Quando Pino Daniele dal palco zittì i razzisti che gli urlavano “Impara a parlare!”
«Impara a parlare!». La frase è urlata nel buio della folla durante una notte di musica, da lontano. Gli anni Ottanta, i grandi festival dal vivo, sopite ma non finite le tensioni politiche figlie dei Settanta. All'ombra del Vesuvio la cesura rappresentata dal terremoto del 23 novembre non aveva ancora ‘strappato' di sofferenze e colpevoli attese la Campania. Sul palco un ragazzo «con la faccia da indiano e il passato un po' più strano», Giuseppe Daniele, in arte Pino, per gli amici del quartiere e musicisti Pinotto.
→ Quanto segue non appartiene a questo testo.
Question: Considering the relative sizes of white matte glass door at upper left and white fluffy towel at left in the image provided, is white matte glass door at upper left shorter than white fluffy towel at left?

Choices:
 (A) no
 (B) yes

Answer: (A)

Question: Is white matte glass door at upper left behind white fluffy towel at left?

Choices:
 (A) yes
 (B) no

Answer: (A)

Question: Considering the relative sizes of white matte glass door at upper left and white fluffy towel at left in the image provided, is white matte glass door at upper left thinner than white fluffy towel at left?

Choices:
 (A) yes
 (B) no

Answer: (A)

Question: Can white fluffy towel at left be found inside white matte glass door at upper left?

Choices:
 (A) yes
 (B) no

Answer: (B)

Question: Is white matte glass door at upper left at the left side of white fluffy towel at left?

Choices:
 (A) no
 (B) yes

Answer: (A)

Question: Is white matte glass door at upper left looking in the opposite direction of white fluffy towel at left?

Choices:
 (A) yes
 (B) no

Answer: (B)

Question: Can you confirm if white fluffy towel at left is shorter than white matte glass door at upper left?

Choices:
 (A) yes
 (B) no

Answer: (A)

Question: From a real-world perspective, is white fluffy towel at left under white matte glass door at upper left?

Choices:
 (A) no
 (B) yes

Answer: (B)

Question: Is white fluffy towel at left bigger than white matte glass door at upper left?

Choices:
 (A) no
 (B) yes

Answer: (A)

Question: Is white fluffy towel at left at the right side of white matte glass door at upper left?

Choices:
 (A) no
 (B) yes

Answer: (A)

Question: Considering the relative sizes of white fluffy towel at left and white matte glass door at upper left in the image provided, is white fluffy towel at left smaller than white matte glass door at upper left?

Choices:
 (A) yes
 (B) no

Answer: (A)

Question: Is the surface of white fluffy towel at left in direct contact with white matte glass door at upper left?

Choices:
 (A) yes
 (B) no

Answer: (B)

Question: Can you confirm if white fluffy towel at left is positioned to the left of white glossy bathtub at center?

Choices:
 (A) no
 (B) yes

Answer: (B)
Batteria, basso, sax, tastiere chitarra e voce si fanno sentire a Pescara, quella costa adriatica che non è paese ma nemmeno grande città, che non è Sud ma nemmeno Nord.
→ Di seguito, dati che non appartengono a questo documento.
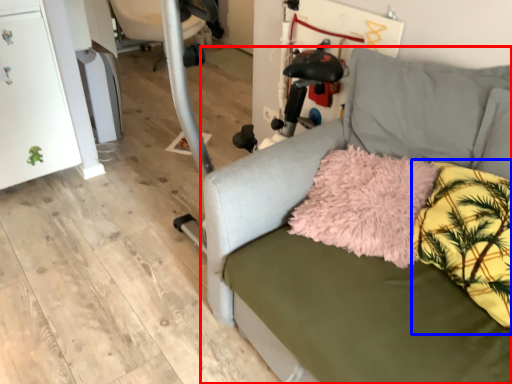 Question: Which object appears farthest to the camera in this image, studio couch (highlighted by a red box) or pillow (highlighted by a blue box)?

Choices:
 (A) studio couch
 (B) pillow

Answer: (B) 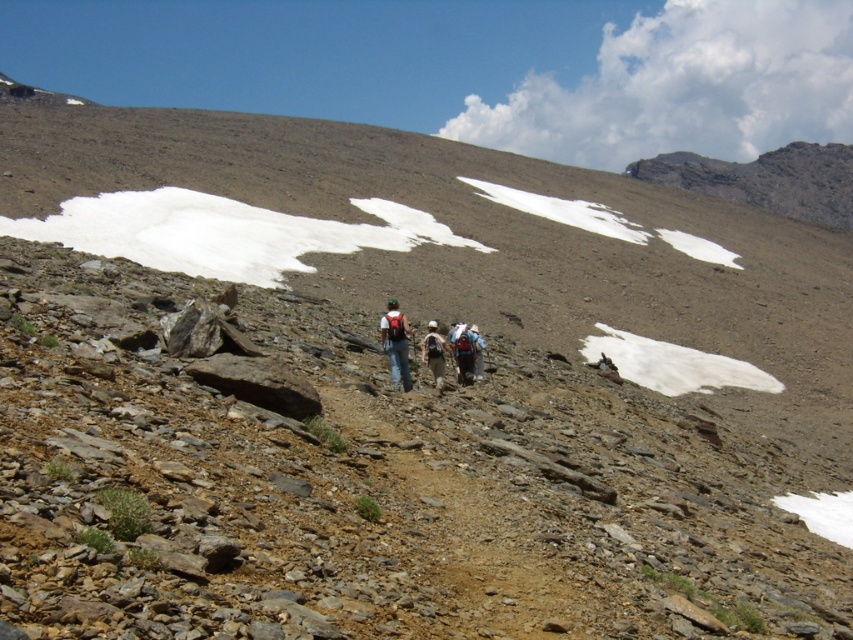 Question: Observing the image, what is the correct spatial positioning of matte blue jeans at center in reference to matte white backpack at center?

Choices:
 (A) above
 (B) below

Answer: (A)

Question: Which object is the closest to the blue fabric backpack at center?

Choices:
 (A) matte blue jeans at center
 (B) matte white backpack at center

Answer: (B)

Question: Does blue fabric backpack at center have a larger size compared to matte white backpack at center?

Choices:
 (A) no
 (B) yes

Answer: (A)

Question: Among these points, which one is nearest to the camera?

Choices:
 (A) (427, 333)
 (B) (474, 356)
 (C) (399, 385)

Answer: (C)

Question: Which object is closer to the camera taking this photo?

Choices:
 (A) blue fabric backpack at center
 (B) matte blue jeans at center
 (C) matte white backpack at center
 (D) matte gray backpack at center

Answer: (B)

Question: Can you confirm if matte blue jeans at center is positioned to the right of matte white backpack at center?

Choices:
 (A) no
 (B) yes

Answer: (A)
«Impara a parlare!» , viene alluccato proprio al frontman, Pino Daniele, che quel giorno del 1980 è sul palco pescarese per un live molto speciale, destinato a rimanere nella storia: il concerto è ripreso dalle telecamere della Rai che ha intenzione di farne uno speciale.
Ancora da venire i tempi dei concertoni con droni, impianti super sofisticati e grandi effetti speciali: quello di Pino Daniele è un concerto semplice, di musica, passione e testi potentissimi. E una band eccezionale a dir poco: Gigi De Rienzo al basso, Rosario Jermano e Tony Esposito alle percussioni, James Senese al sax, Mauro Spina alla batteria, Ernesto Vitolo, tastiera.
In scaletta, canzoni destinate a diventare leggenda: «Quanno chiove», «A me me piace ‘o blues», «Terra mia», «Napule è». Ma il concerto non è solo musica, è anche dialogo con gli spettatori. Pino esordisce parlando del suo rapporto col pubblico: «Uè, io al pubblico do del tu, come fosse una persona sola…».
A qualcuno dei presenti a Pescara però non va giù il tono colloquiale, l'uso del dialetto napoletano. Erano anni in cui chi varcava la linea del Garigliano subiva ancora ironie, cattiverie e stereotipi al limite del razzismo territoriale. Dal pubblico si leva una voce che provocatoria contro Pino: «Impara a parlare!». Una contestazione stupida, visti i tanti che erano lì per ascoltarlo ed evidentemente ritenevano ben più che "comprensibili" le sue parole. Ma questo tipo di contestazione negli anni ha colpito più volte gli artisti napoletani. Uno dei migliori amici di Pino, Massimo Troisi, veniva anch'egli accusato agli esordi di essere incomprensibile in scena. Quando Troisi morì Roberto Benigni scrisse una bellissima poesia. In un verso ricordava anche queste polemiche: «"Non si capisce!", urlavano sicuri / questo Troisi se ne resti al Sud! Adesso lo capiscono i canguri / gli Indiani e i miliardari di Holliwood».
Torniamo a Pino Daniele sul palco di Pescara. Quella sera il "Nero a metà" non si scompose. E la sua risposta fu leggendaria: «Còmme? Ah beh, l'importante è sape' súna!». La chiosa a fine concerto fu il dito medio di James Senese, evidentemente dedicato a qualche provocatore fra il pubblico.
Un anno dopo, forse memore di quella storia, in una delle sue canzoni più belle, tutta in dialetto partenopeo, "Viento ‘e terra", album Vai Mo', 1981, Pino scrisse i seguenti versi, evidentemente dedicati a chi gli chiedeva di parlare in italiano: «Se capisci va bene… o sinò te futte».